The pinnacle of professional cycling is Tour de France. The race is a sporting mega-event and a large commercial show, which is enjoyed by millions of fans and hence acts as a market place for a dynamic flow of money. Teams, riders, sponsors, media, fans, cities and regions are among the actors in this entertaining sporting show, which mirrors many admirable athletic performances although the influx of doping scandals has been a downside for the sport.
On top of the enduring attitude of riders striving to climb steep mountains and going beyond physical and mental pain in their efforts to complete the prestigious three-week race, the uniqueness of professional cycling from a fan perspective is the proximity to the action. Moreover, the race is an extraordinary sporting event in the sense that you can actually attend the event ‘for free’ while the proximity is so intense that you can almost touch the riders when they pass. In every start or finish point, you will see fans trying to get a quick look at the star riders or hoping for an autograph, or some team merchandise (e.g. water bottles).
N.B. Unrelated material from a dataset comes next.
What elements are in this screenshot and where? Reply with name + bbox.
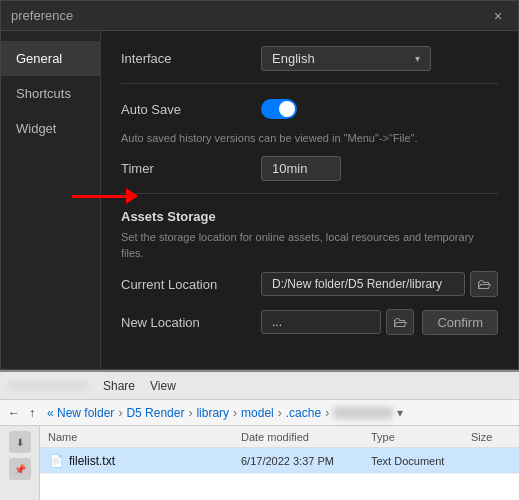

Some fans will even wait outside the riders’ hotels in hope of meeting them and so far the level of proximity is intense and one of the charming points of professional cycling so I certainly hope that the race and teams will keep it this way.
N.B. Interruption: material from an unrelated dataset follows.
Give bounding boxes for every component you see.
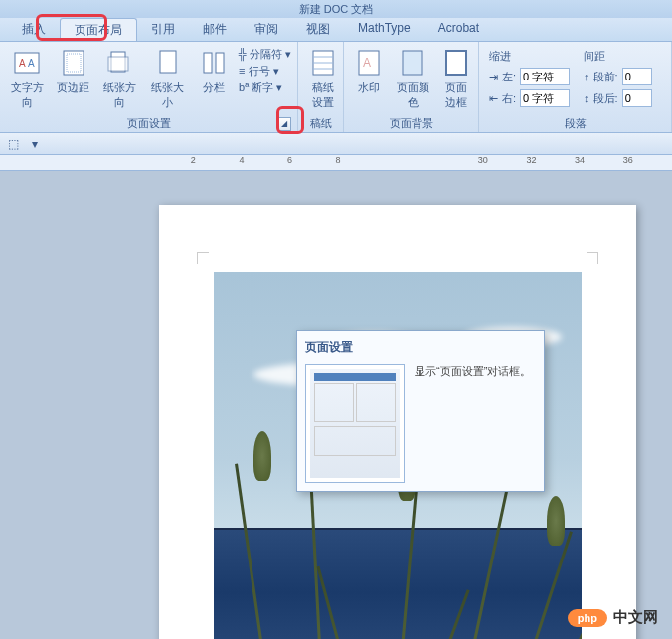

Photo: My friend Lars Vetter illustrates the ‘fan proximity’ of professional cycling – the picture displays the distance from Lars to Mark Cavendish during the starting point of one of the stages in the race ‘Post Danmark Rundt’.
In any ‘commercial sporting show’, the rights holders are eager to exploit the millions of ‘live’ spectators along the roads of the race or the millions of eyeballs following the race on various media. The business-related and money-making caravan, which consists of +100 vehicles is like a ‘flashing’ and ‘moving’ interactive billboard. The caravan hands out commercial gifts and samples.
Photo: Examples of Tour de France sponsorship deals (source: Sport Marketing Frontiers, 2013).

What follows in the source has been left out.